Better user engagement, an attractive visual hook, and better space management on your page are among the factors that help paint sliders as a good tool for your web page, but there are also some pitfalls that you need to consider.

The slider functionality decreases the speed of your website and, by doing so, influences your page's SEO. It displays numerous options simultaneously, which affects your site's usability as it distracts users from the primary focus of your site.

Also, the mobile adaptation of your website particularly ushers in a series of problems with sliders as they are often mistaken for ads and get skipped, which limits its efficacy.

So in adding sliders to your list of elements for your web page, you need to consider both sides of the divide and determine whether you have more to gain than lose from this interactive element.

8. Search

Search is an element of a web page that allows visitors to browse through contents contained in the website and displays them according to the search query.

The search function reveals relevant content by employing a shortcut of what users need, thereby saving users valuable time and effort that would have been expended by searching for content manually. 

Internal search also improves the usability and desirability of a digital product, helps a business retain its customers, and increases its conversion rate, among numerous benefits this element affords website owners. 

The search field, search bar, or search box is the interactive element that aids search in a search engine, and by users typing in what they are looking for in the search query, the search engine helps look up the content needed.

An internal search function would be beneficial for web sites with many pages. A well-designed, easy search field helps users move across important content to their pinpoint sections without browsing through numerous web pages.

Another crucial point to note in web development and web design is that you need not prioritize the search functionality over the navigation functionality when setting up your site's user interface. 

Not everyone would find interacting via search very easy. Easy navigation would come in particularly helpful for these categories of users. 
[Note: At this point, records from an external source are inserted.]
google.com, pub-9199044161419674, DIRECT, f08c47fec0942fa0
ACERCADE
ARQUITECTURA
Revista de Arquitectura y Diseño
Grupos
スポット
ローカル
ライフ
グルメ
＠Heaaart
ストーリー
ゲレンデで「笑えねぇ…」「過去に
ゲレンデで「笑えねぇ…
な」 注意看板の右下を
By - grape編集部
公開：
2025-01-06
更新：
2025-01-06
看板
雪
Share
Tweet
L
An internal search function is not needed for a single-page website as long as your site is not heavily packed with content. Simple thought-out navigation will suffice well for your website and its intended users.

Search example
Source: Tumblr

9. Menu and Navigation

The navigation bar is at the center of every effective website strategy. Studies have shown that websites with no or poor navigation tools have the highest rate of visitors leaving such a site without thoroughly checking out the whole website and its sections.
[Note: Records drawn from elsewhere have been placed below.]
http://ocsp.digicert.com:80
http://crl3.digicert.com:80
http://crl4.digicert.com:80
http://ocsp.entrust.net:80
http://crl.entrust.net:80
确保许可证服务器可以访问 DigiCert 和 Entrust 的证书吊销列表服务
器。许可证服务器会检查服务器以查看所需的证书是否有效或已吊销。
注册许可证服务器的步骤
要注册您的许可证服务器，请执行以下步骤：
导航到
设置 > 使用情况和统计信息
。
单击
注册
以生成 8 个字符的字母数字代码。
You can use the navigator bar to locate the web page you need or the website’s home page.

On the other hand, the menu is at the core of navigation regarding the user interface. It is a graphical controlling tool that offers interactive options to users on the site. 

The menu can be a list of commands with short verb action phrases like save, delete, buy, and send or categories that show how contents are arranged and presented in a given interface. 

Menus are located differently in an interface and can exist as side menus, header menus, footer menus, or other forms. Depending on their appearance and level of interaction, they can exist as dropdown menus, drop-up menus, sliding menus, and the like. 

A designer's final choice on a menu's functionality, appearance, and placement must be guided by thoughtful and well-analyzed user research. 

Menus help tailor this research according to the general needs and the maximum satisfaction of identified target audiences as it lays the groundwork for a successful user experience. 

Typically, menus can either be organized horizontally or vertically. Here are the common types you are likely to find on popular websites.

Classic Horizontal Menu

The classic horizontal menu is the most common and widely used menu type that offers navigation as a well-organized horizontal line in the website header. 

Sidebar Menu

Unlike the classic type of menus, a sidebar menu gives users a vertical list of options for choosing from left to right of the web page.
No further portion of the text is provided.